What is the meaning of atomic numbers in biology?



Midterm Exam 1 Study Guide Vocabulary Key Concepts Other Important Things Vocab:

Element – a substance that cannot be changed to another substance by a  chemical reaction

Atom – the smallest unit of an element that retains the properties of that  element

Atomic number – an elements characteristic number of protons Mass number – the sum of the number of neutrons and protons

Electron shells – determine the reactive properties of elements and the  structure of molecules

Covalent bonds - the sharing of electrons between atoms

**a trick to remembering this one is sharing is Caring; covalent starts  with a C and is the sharing of electrons


What is the meaning of mass numbers in biology?



Nonpolar covalent bond - a covalent bond in which the bond electrons are  equally shared

Polar covalent bond - a covalent bond in which the electronegativity  difference of the atoms creates a partly ionic bond; electrons are not equally  shared  

Electronegativity – a measure of how intensely an element pulls away from  atoms in a covalent bond We also discuss several other topics like How does racism justify colonialism?

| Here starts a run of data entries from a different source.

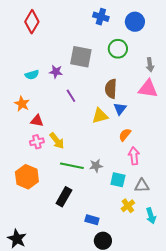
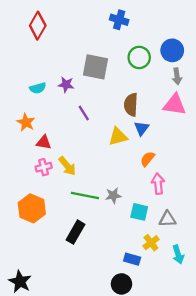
blue circle: (135, 22) -> (172, 50), moved
blue rectangle: (92, 220) -> (132, 259), moved

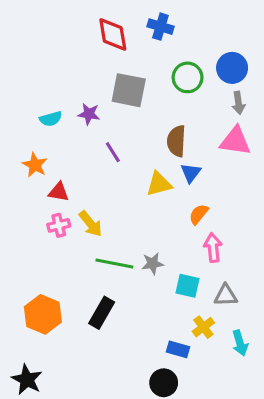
red diamond: (38, 26) -> (113, 34), moved, turned -40
orange hexagon: (32, 208) -> (43, 314), moved

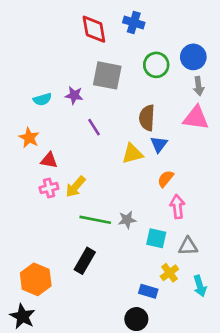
yellow arrow: (91, 224) -> (75, 187), turned 80
orange hexagon: (43, 314) -> (36, 279), moved

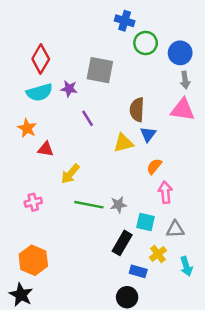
red diamond: (94, 29) -> (41, 59), moved, turned 40
green circle: (156, 65) -> (146, 43), moved
cyan semicircle: (42, 99) -> (39, 92), size x1.5
pink cross: (49, 188) -> (33, 202), moved
black rectangle: (85, 261) -> (122, 243), moved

Ionic bond – a bond in which electrons are completely transferred from one  atom to another

Ion – an atom with an electric charge due to losing or gaining electron(s) Cation – a positively charged ion

Anion – a negatively charged ion

Hydrogen bond – a weak bond between a hydrogen atom with a partial  positive charge and an electronegative atom with a partial negative charge


What is the meaning of cation in biology?



Hydrophilic – attracted to water, likes water

Hydrophobic – repels water, does not like water Don't forget about the age old question of What is the hunger center?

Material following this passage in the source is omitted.